• PROBLEM DETAILS
The copy should begin at the line containing "gallons. Meters are" and end with the last line below, every line exact and no picture included.

------------------------------------------------------------

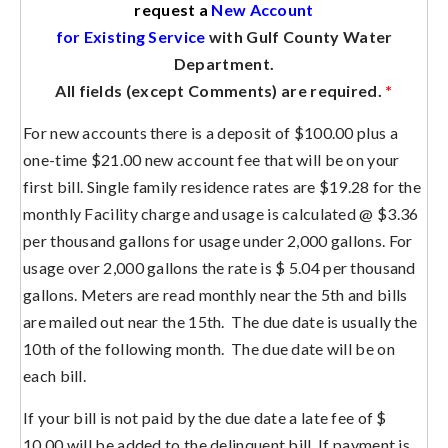
request a
New Account
for Existing Service
with Gulf County Water
Department.
All fields (except Comments) are required.
*
For new accounts there is a deposit of $100.00 plus a
one-time $21.00 new account fee that will be on your
first bill. Single family residence rates are $19.28 for the
monthly Facility charge and usage is calculated @ $3.36
per thousand gallons for usage under 2,000 gallons. For
usage over 2,000 gallons the rate is $ 5.04 per thousand
gallons. Meters are read monthly near the 5th and bills
are mailed out near the 15th. The due date is usually the
10th of the following month. The due date will be on
each bill.
If your bill is not paid by the due date a late fee of $
10.00 will be added to the delinquent bill. If payment is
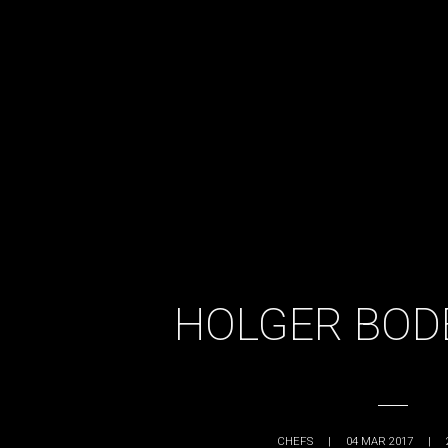
HOLGER BOD
CHEFS
|
04 MAR 2017
|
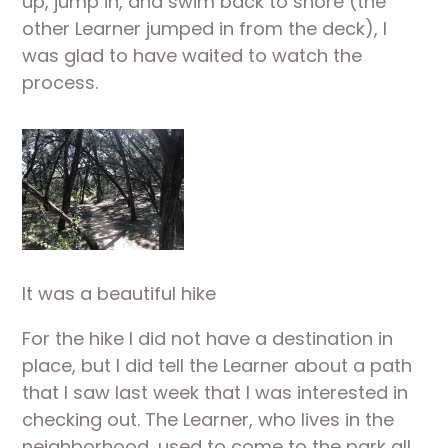
up, jump in, and swim back to shore (the 
other Learner jumped in from the deck), I 
was glad to have waited to watch the 
process.
It was a beautiful hike
For the hike I did not have a destination in 
place, but I did tell the Learner about a path 
that I saw last week that I was interested in 
checking out. The Learner, who lives in the 
neighborhood, used to come to the park all 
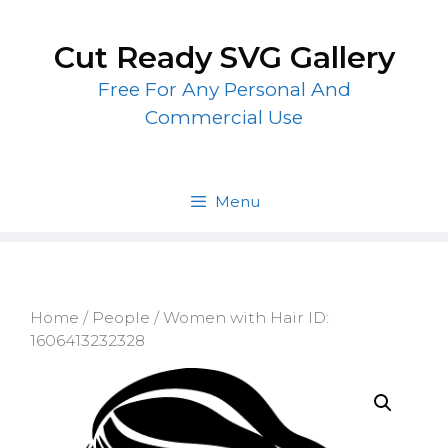
Skip
to
Cut Ready SVG Gallery
content
Free For Any Personal And
Commercial Use
Menu
Home
/
People
/ Women with Hair ID:
1606413232328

------------------------------------------------------------

• EXERCISE RESPONSE
gallons. Meters are read monthly near the 5th and bills
are mailed out near the 15th. The due date is usually the
10th of the following month. The due date will be on
each bill.
If your bill is not paid by the due date a late fee of $
10.00 will be added to the delinquent bill. If payment is
HOLGER BOD
CHEFS
|
04 MAR 2017
|
up, jump in, and swim back to shore (the 
other Learner jumped in from the deck), I 
was glad to have waited to watch the 
process.
It was a beautiful hike
For the hike I did not have a destination in 
place, but I did tell the Learner about a path 
that I saw last week that I was interested in 
checking out. The Learner, who lives in the 
neighborhood, used to come to the park all 
Skip
to
Cut Ready SVG Gallery
content
Free For Any Personal And
Commercial Use
Menu
Home
/
People
/ Women with Hair ID:
1606413232328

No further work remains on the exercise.